The analysis follows a strict Top-Down quantitative workflow:
- Input: Log-returns of major indices (SPX, STOXX50, N225, SHCOMP), Commodities (Oil, Gold), and Rates (TNX).
- Technique: Spectral Decomposition of the Global Correlation Matrix.
- Finding: Brent Crude Oil emerged as the dominant factor loading (0.88) on PC1.
- Signal: The Rolling Absorption Ratio (60-Day) identified a "V-Shaped" recovery in systemic risk, signaling a re-coupling of global assets around energy prices in Q4 2025.
- Input: Top 100 constituents of the S&P 500.
- Technique: 3D PCA Scatter Plots.
- Finding: A structural merger of Utilities and Technology sectors (96% correlation).
- Insight: Utilities have transitioned from "Defensive Hedges" to "AI Power Proxies," effectively increasing the aggressive beta of standard diversified portfolios.
- Input: Adjacency matrix of S&P 500 constituents (Threshold > 0.7).
-
Technique: Google PageRank Algorithm (
$d=0.85$ ). - Finding: While media focus remains on "Mag 7" Tech stocks, the mathematical "Center of Gravity" is Visa (V) and Mastercard (MA).

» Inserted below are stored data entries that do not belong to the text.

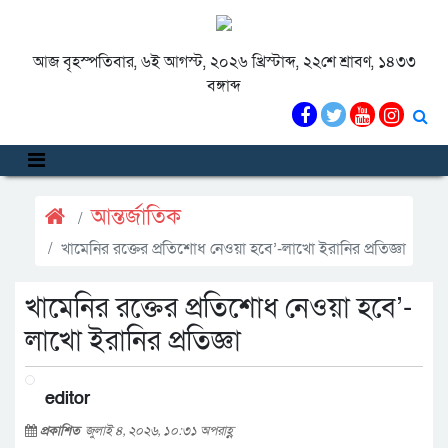
আজ বৃহস্পতিবার, ৬ই আগস্ট, ২০২৬ খ্রিস্টাব্দ, ২২শে শ্রাবণ, ১৪৩৩
বঙ্গাব্দ
আন্তর্জাতিক
খামেনির রক্তের প্রতিশোধ নেওয়া হবে’-লাখো ইরানির প্রতিজ্ঞা
খামেনির রক্তের প্রতিশোধ নেওয়া হবে’-
লাখো ইরানির প্রতিজ্ঞা
editor
প্রকাশিত
জুলাই ৪, ২০২৬, ১০:৩১ অপরাহ্ণ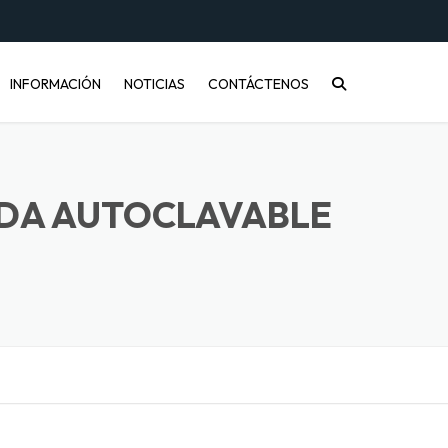
INFORMACIÓN
NOTICIAS
CONTÁCTENOS
CONÓCENOS
PREGUNTAS FRECUENTES
ADA AUTOCLAVABLE
INFORMACIÓN DE ENVÍOS
COMPRA MAYORISTA
DESARROLLO DE PRODUCTOS
CÓMO COMPRAR
ENVASES PET Y RECICLAJE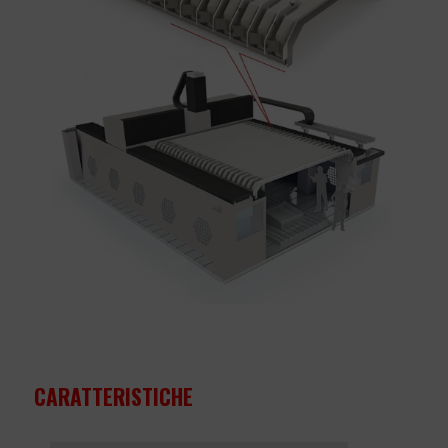
CARATTERISTICHE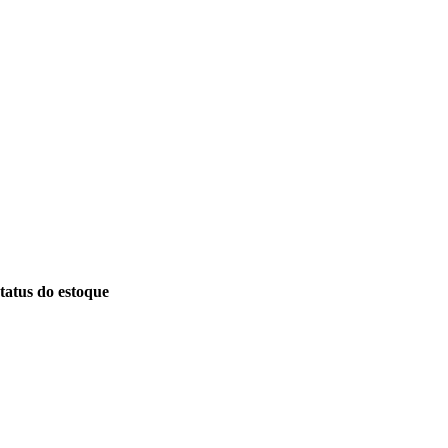
tatus do estoque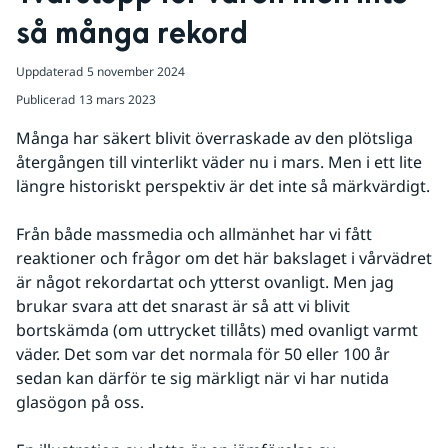
så många rekord
Uppdaterad
5 november 2024
Publicerad
13 mars 2023
Många har säkert blivit överraskade av den plötsliga 
återgången till vinterlikt väder nu i mars. Men i ett lite 
längre historiskt perspektiv är det inte så märkvärdigt.
Från både massmedia och allmänhet har vi fått 
reaktioner och frågor om det här bakslaget i vårvädret 
är något rekordartat och ytterst ovanligt. Men jag 
brukar svara att det snarast är så att vi blivit 
bortskämda (om uttrycket tillåts) med ovanligt varmt 
väder. Det som var det normala för 50 eller 100 år 
sedan kan därför te sig märkligt när vi har nutida 
glasögon på oss.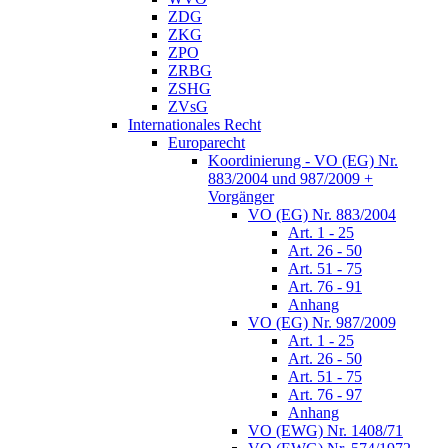
ZDG
ZKG
ZPO
ZRBG
ZSHG
ZVsG
Internationales Recht
Europarecht
Koordinierung - VO (EG) Nr.
883/2004 und 987/2009 +
Vorgänger
VO (EG) Nr. 883/2004
Art. 1 - 25
Art. 26 - 50
Art. 51 - 75
Art. 76 - 91
Anhang
VO (EG) Nr. 987/2009
Art. 1 - 25
Art. 26 - 50
Art. 51 - 75
Art. 76 - 97
Anhang
VO (EWG) Nr. 1408/71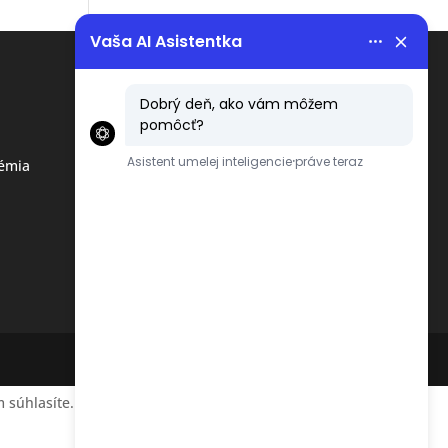
Menu
Obchodné podmienky
émia
Ochrana osobných údajov
podľa GDPR
 súhlasíte.
Accept
Reject
Read More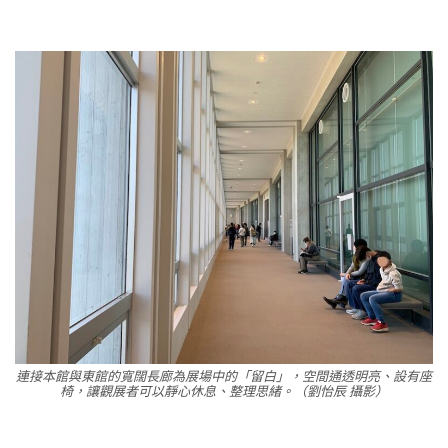
連接本館與東館的寬闊長廊為展場中的「留白」，空間通透明亮、設有座
椅，讓觀展者可以靜心休息、整理思緒。（劉怡辰 攝影）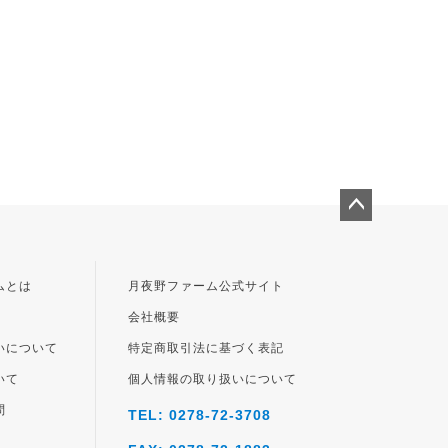
ペー
ジト
ップ
ムとは
月夜野ファーム公式サイト
へ
会社概要
いについて
特定商取引法に基づく表記
いて
個人情報の取り扱いについて
問
TEL: 0278-72-3708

- Implication: The US market structure is chemically dependent on Consumer Credit Velocity. Shocks to the payment rail system propagate faster and wider than idiosyncratic tech volatility.
- Input: Cumulative PageRank scoring of Energy Clusters across Europe, Japan, and China.
- Finding: Global markets exhibit "Convergent Fragility." Despite geopolitical differences, all major regions show >40% structural sensitivity to the Energy complex.
| Region | Energy Cluster Influence | Dominant Player | Risk Profile |
|---|---|---|---|
| China (Shanghai) | 45.4% | PetroChina | High. Index behaves as an Energy Proxy despite State Policy buffers. |
| Europe (Stoxx) | 41.9% | Eni SpA | High. Levered play on global input costs. |
| Japan (Nikkei) | 39.9% | ENEOS Holdings | High. Driven by Refiner margins and import costs. |
The project validates the "Fragility" thesis by reconciling mathematical signals with recent price action:
- The Signal: The Absorption Ratio spiked in late Q4 2025, while Rate Cut probabilities collapsed (<40%).
- The Price Action: Big Tech suffered a ~30% drawdown while the broader index remained resilient.
- The Conclusion: The market is caught in a "Duration Trap." With the "Fed Put" removed, capital crowded into "Bond Proxies" (Cash-Rich Tech), creating extreme concentration. The subsequent drawdown validates the model's signal that Liquidity Stress had returned, forcing a mechanical de-leveraging of long-duration assets.
- Data Acquisition:
yfinance(Yahoo Finance API) - Data Processing:
pandas,numpy(Log-return normalization, Rolling Windows) - Linear Algebra:
scikit-learn(PCA),numpy.linalg(SVD, Eigenvalues) - Network Analysis:
networkx(Graph construction, PageRank, Minimum Spanning Trees) - Visualization:
matplotlib,seaborn(Heatmaps, 3D Plots, Time-Series Analysis)
- Clone the repository:
git clone [https://github.com/yourusername/geometry-of-risk.git](https://github.com/yourusername/geometry-of-risk.git)
- Install dependencies:
pip install pandas numpy yfinance scikit-learn networkx matplotlib seaborn
- Run the Jupyter Notebook:
jupyter notebook geometry_of_risk.ipynb
This project is for educational and research purposes only. It demonstrates the application of quantitative methods to financial data and does not constitute investment advice.